#### Listed records
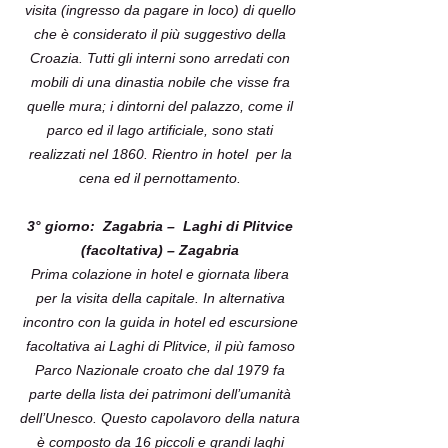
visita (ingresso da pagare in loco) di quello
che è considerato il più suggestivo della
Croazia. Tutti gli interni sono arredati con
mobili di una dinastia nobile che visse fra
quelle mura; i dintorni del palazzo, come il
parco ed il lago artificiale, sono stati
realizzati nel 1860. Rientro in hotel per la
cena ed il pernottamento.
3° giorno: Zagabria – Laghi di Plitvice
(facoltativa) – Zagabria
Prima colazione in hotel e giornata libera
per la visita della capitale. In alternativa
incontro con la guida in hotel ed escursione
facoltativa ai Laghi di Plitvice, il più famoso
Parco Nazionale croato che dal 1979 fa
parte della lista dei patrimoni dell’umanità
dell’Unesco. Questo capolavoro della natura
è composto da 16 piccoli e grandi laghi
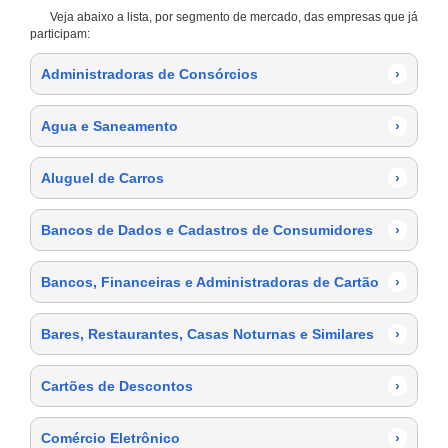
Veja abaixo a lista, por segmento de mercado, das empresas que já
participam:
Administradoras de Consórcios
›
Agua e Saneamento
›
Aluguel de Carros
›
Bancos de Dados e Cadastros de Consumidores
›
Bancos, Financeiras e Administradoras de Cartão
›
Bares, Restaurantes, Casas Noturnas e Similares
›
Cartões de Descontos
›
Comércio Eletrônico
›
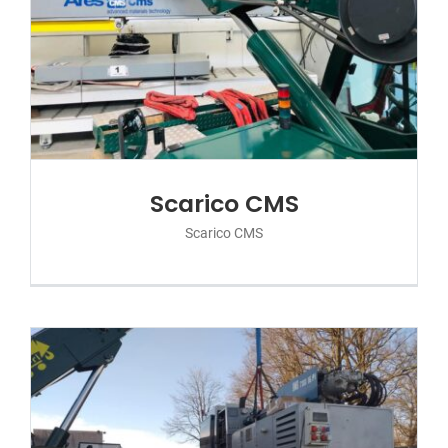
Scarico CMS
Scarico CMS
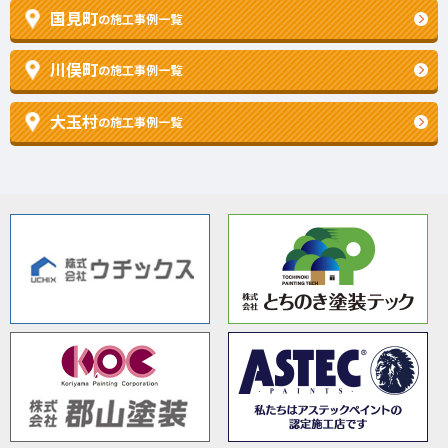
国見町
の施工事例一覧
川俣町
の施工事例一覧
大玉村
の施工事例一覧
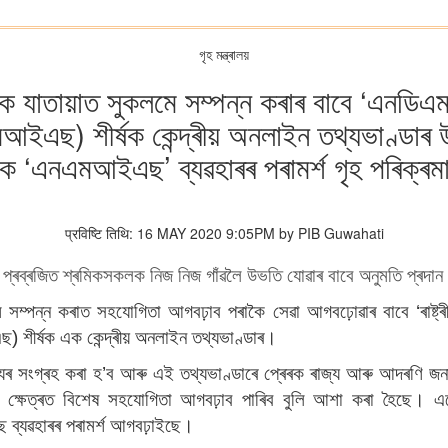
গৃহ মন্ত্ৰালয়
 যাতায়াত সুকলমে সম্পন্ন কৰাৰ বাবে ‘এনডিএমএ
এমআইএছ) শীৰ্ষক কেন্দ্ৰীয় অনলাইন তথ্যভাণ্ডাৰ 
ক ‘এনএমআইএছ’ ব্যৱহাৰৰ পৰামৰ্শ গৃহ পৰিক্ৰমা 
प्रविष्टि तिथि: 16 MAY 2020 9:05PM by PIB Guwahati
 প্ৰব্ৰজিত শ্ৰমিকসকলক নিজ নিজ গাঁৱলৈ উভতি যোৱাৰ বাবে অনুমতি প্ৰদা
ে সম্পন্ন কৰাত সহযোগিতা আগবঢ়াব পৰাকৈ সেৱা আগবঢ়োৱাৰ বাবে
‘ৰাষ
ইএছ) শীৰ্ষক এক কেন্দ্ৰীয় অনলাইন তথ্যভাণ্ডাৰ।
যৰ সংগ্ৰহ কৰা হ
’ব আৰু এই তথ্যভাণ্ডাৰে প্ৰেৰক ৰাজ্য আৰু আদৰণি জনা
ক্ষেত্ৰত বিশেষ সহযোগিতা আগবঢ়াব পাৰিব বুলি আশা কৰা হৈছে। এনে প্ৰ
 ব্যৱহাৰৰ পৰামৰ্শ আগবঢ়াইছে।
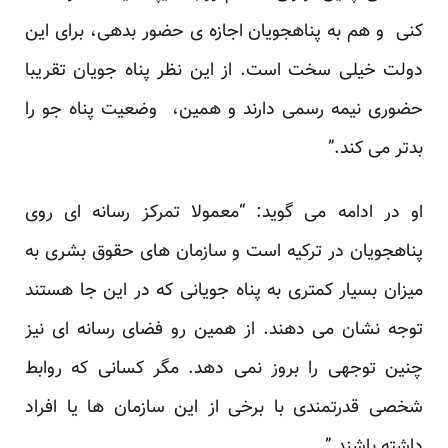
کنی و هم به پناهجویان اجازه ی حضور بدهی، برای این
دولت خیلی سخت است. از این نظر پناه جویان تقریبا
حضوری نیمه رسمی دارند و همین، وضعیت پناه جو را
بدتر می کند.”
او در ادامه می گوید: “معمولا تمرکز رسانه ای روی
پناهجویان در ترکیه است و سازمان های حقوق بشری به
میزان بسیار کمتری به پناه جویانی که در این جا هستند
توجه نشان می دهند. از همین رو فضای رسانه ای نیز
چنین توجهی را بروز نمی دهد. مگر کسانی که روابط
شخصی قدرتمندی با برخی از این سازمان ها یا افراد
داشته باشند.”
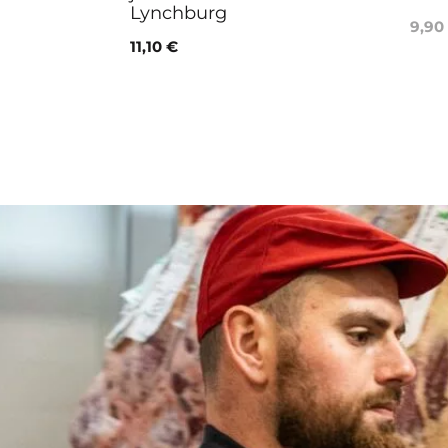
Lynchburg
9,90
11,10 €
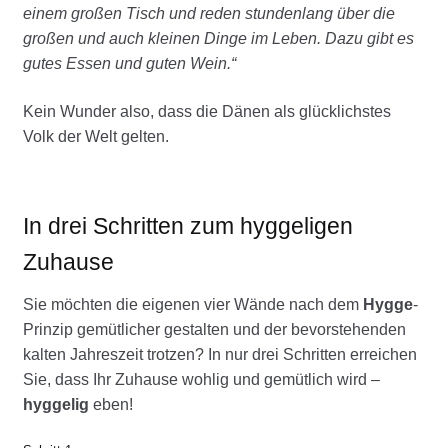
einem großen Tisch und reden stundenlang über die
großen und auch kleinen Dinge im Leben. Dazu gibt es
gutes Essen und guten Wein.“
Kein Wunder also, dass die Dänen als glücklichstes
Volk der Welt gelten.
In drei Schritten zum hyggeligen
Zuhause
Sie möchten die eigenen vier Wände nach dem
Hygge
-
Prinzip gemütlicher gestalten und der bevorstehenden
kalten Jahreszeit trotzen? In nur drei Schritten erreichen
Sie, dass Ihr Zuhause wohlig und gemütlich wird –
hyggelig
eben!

#### What the task asks
Please write out the entire listing above exactly, but leave the pictures out.

#### Solved problem
visita (ingresso da pagare in loco) di quello
che è considerato il più suggestivo della
Croazia. Tutti gli interni sono arredati con
mobili di una dinastia nobile che visse fra
quelle mura; i dintorni del palazzo, come il
parco ed il lago artificiale, sono stati
realizzati nel 1860. Rientro in hotel per la
cena ed il pernottamento.
3° giorno: Zagabria – Laghi di Plitvice
(facoltativa) – Zagabria
Prima colazione in hotel e giornata libera
per la visita della capitale. In alternativa
incontro con la guida in hotel ed escursione
facoltativa ai Laghi di Plitvice, il più famoso
Parco Nazionale croato che dal 1979 fa
parte della lista dei patrimoni dell’umanità
dell’Unesco. Questo capolavoro della natura
è composto da 16 piccoli e grandi laghi
Veja abaixo a lista, por segmento de mercado, das empresas que já
participam:
Administradoras de Consórcios
›
Agua e Saneamento
›
Aluguel de Carros
›
Bancos de Dados e Cadastros de Consumidores
›
Bancos, Financeiras e Administradoras de Cartão
›
Bares, Restaurantes, Casas Noturnas e Similares
›
Cartões de Descontos
›
Comércio Eletrônico
›
Scarico CMS
Scarico CMS
国見町
の施工事例一覧
川俣町
の施工事例一覧
大玉村
の施工事例一覧
গৃহ মন্ত্ৰালয়
 যাতায়াত সুকলমে সম্পন্ন কৰাৰ বাবে ‘এনডিএমএ
এমআইএছ) শীৰ্ষক কেন্দ্ৰীয় অনলাইন তথ্যভাণ্ডাৰ 
ক ‘এনএমআইএছ’ ব্যৱহাৰৰ পৰামৰ্শ গৃহ পৰিক্ৰমা 
प्रविष्टि तिथि: 16 MAY 2020 9:05PM by PIB Guwahati
 প্ৰব্ৰজিত শ্ৰমিকসকলক নিজ নিজ গাঁৱলৈ উভতি যোৱাৰ বাবে অনুমতি প্ৰদা
ে সম্পন্ন কৰাত সহযোগিতা আগবঢ়াব পৰাকৈ সেৱা আগবঢ়োৱাৰ বাবে
‘ৰাষ
ইএছ) শীৰ্ষক এক কেন্দ্ৰীয় অনলাইন তথ্যভাণ্ডাৰ।
যৰ সংগ্ৰহ কৰা হ
’ব আৰু এই তথ্যভাণ্ডাৰে প্ৰেৰক ৰাজ্য আৰু আদৰণি জনা
ক্ষেত্ৰত বিশেষ সহযোগিতা আগবঢ়াব পাৰিব বুলি আশা কৰা হৈছে। এনে প্ৰ
 ব্যৱহাৰৰ পৰামৰ্শ আগবঢ়াইছে।
کنی و هم به پناهجویان اجازه ی حضور بدهی، برای این
دولت خیلی سخت است. از این نظر پناه جویان تقریبا
حضوری نیمه رسمی دارند و همین، وضعیت پناه جو را
بدتر می کند.”
او در ادامه می گوید: “معمولا تمرکز رسانه ای روی
پناهجویان در ترکیه است و سازمان های حقوق بشری به
میزان بسیار کمتری به پناه جویانی که در این جا هستند
توجه نشان می دهند. از همین رو فضای رسانه ای نیز
چنین توجهی را بروز نمی دهد. مگر کسانی که روابط
شخصی قدرتمندی با برخی از این سازمان ها یا افراد
داشته باشند.”
Lynchburg
9,90
11,10 €
einem großen Tisch und reden stundenlang über die
großen und auch kleinen Dinge im Leben. Dazu gibt es
gutes Essen und guten Wein.“
Kein Wunder also, dass die Dänen als glücklichstes
Volk der Welt gelten.
In drei Schritten zum hyggeligen
Zuhause
Sie möchten die eigenen vier Wände nach dem
Hygge
-
Prinzip gemütlicher gestalten und der bevorstehenden
kalten Jahreszeit trotzen? In nur drei Schritten erreichen
Sie, dass Ihr Zuhause wohlig und gemütlich wird –
hyggelig
eben!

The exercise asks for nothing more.